El libro del Cantar de los Cantares es todo un poema de amor que la Iglesia ha interpretado como el amor de Dios por su pueblo.
Lc 1, 39-45
El evangelio nos ha hablado de un encuentro: «la Visitación».
María, después de su sí perfecto a Dios ha comenzado a ser la Madre del Salvador y ella comienza a ejercer su acción maternal, no sólo sobre el hijo que se va formando en sus entrañas virginales, sino sobre todo el mundo. Ella es la portadora de Cristo y su salvación, «se fue de prisa a la montaña».
El don de Cristo no se puede realizar sin la acción del Espíritu que ilumina e identifica: «Isabel quedó llena del Espíritu Santo» y por eso ella puede exclamar: «¿De dónde a mí que venga la Madre de mi Señor a visitarme?»
El encuentro salvífico no se realiza sin cooperación, sin salida al encuentro.
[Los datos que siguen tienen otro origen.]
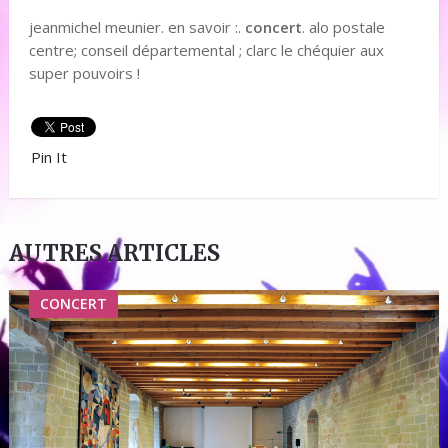
jeanmichel meunier. en savoir :.
concert
. alo postale
centre; conseil départemental ; clarc le chéquier aux
super pouvoirs !
Pin It
AUTRES ARTICLES
CONCERT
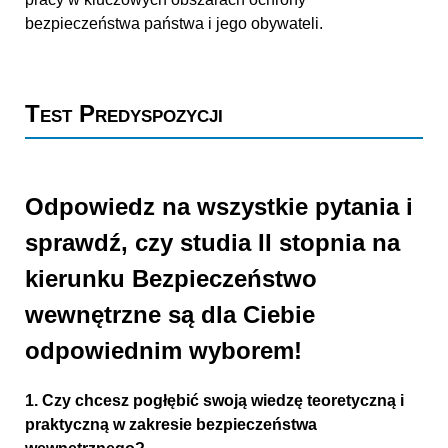
bezpieczeństwa państwa i jego obywateli.
Test Predyspozycji
Odpowiedz na wszystkie pytania i
sprawdź, czy studia II stopnia na
kierunku Bezpieczeństwo
wewnętrzne są dla Ciebie
odpowiednim wyborem!
1. Czy chcesz pogłębić swoją wiedzę teoretyczną i
praktyczną w zakresie bezpieczeństwa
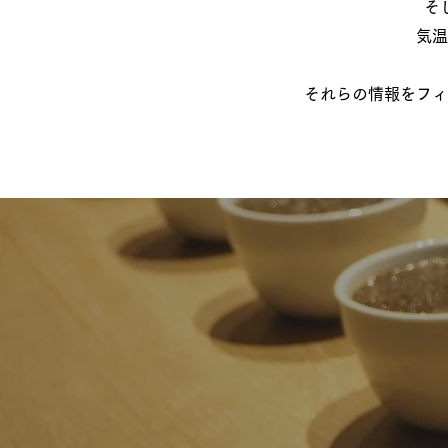
​
気温
それらの情報をフィ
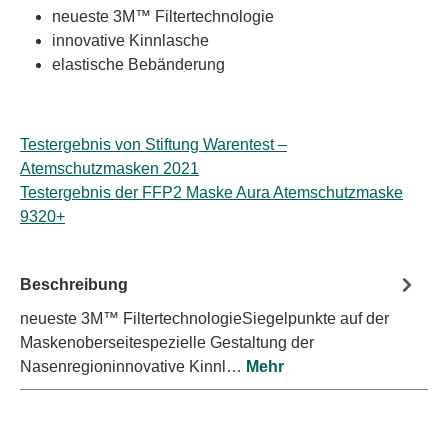
neueste 3M™ Filtertechnologie
innovative Kinnlasche
elastische Bebänderung
Testergebnis von Stiftung Warentest –
Atemschutzmasken 2021
Testergebnis der FFP2 Maske Aura Atemschutzmaske
9320+
Beschreibung
neueste 3M™ FiltertechnologieSiegelpunkte auf der
Maskenoberseitespezielle Gestaltung der
Nasenregioninnovative Kinnl…
Mehr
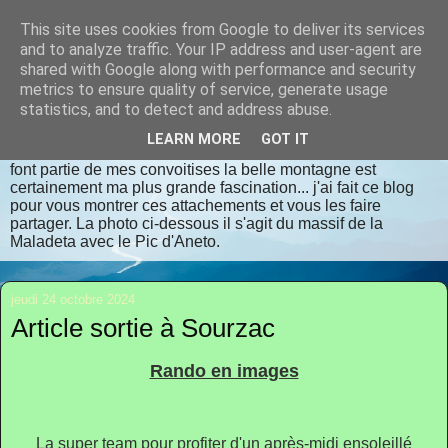
This site uses cookies from Google to deliver its services
randomilpas
and to analyze traffic. Your IP address and user-agent are
shared with Google along with performance and security
metrics to ensure quality of service, generate usage
Je m'appelle Jean Pierre, je vis en Dordogne. J'aime la
statistics, and to detect and address abuse.
randonnée, les lieux insolites, les contrées oubliées, les
endroits bien authentiques qui respectent dame nature avec
LEARN MORE
GOT IT
déférence et considération. La flore et la faune sauvages
font partie de mes convoitises la belle montagne est
certainement ma plus grande fascination... j'ai fait ce blog
pour vous montrer ces attachements et vous les faire
partager. La photo ci-dessous il s'agit du massif de la
Maladeta avec le Pic d'Aneto.
jeudi 24 octobre 2024
Article sortie à Sourzac
Rando en images
La super team pour profiter d'un après-midi ensoleillé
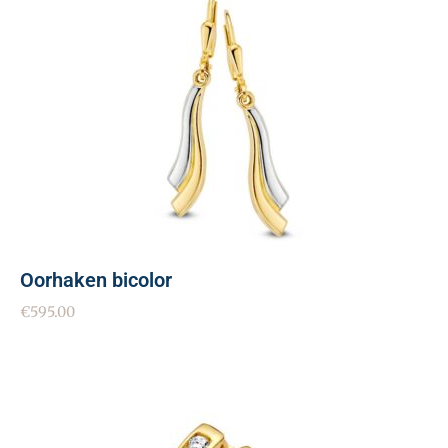
Oorhaken bicolor
€
595.00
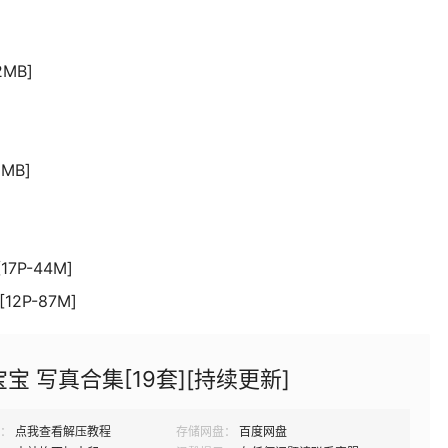
2MB]
MB]
7P-44M]
2P-87M]
宝 写真合集[19套][持续更新]
：
点我查看解压教程
存储网盘：
百度网盘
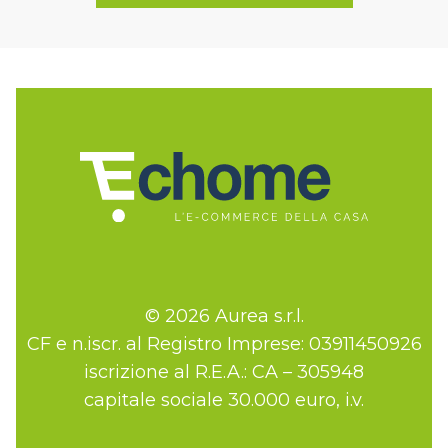
© 2026 Aurea s.r.l.
CF e n.iscr. al Registro Imprese: 03911450926
iscrizione al R.E.A.: CA – 305948
capitale sociale 30.000 euro, i.v.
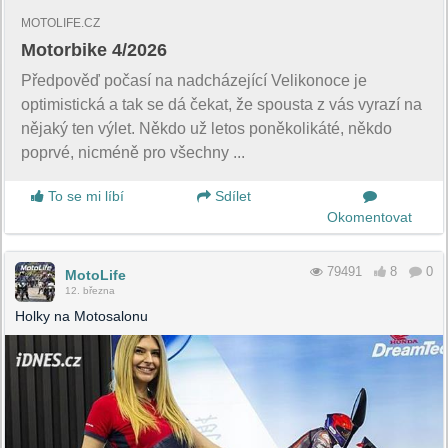
MOTOLIFE.CZ
Motorbike 4/2026
Předpověď počasí na nadcházející Velikonoce je
optimistická a tak se dá čekat, že spousta z vás vyrazí na
nějaký ten výlet. Někdo už letos poněkolikáté, někdo
poprvé, nicméně pro všechny ...
To se mi líbí
Sdílet
Okomentovat
79491
8
0
MotoLife
12. března
Holky na Motosalonu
Dice Isabel: «Dichosa tú que has creído, porque se realizará todo lo que se te ha dicho». Un poco más adelante, María expresa otra característica de esta salida al encuentro, la humildad: «Mi alma glorifica al Señor, mi espíritu se llena de gozo ante Dios mi Salvador, porque puso sus ojos en la pequeñez de su sierva…»
Y también está el resultado del encuentro salvífico, la alegría, el gozo de saberse objeto del amor: «El niño saltó de gozo»; «dichosa tú que has creído» y, como lo acabamos de recordar: «Mi espíritu se llena de gozo…»
Nuestra Eucaristía es presencia del Señor que viene, es visitación, salgamos a su encuentro con la fe y disponibilidad de María, y su gozo se realizará en nosotros.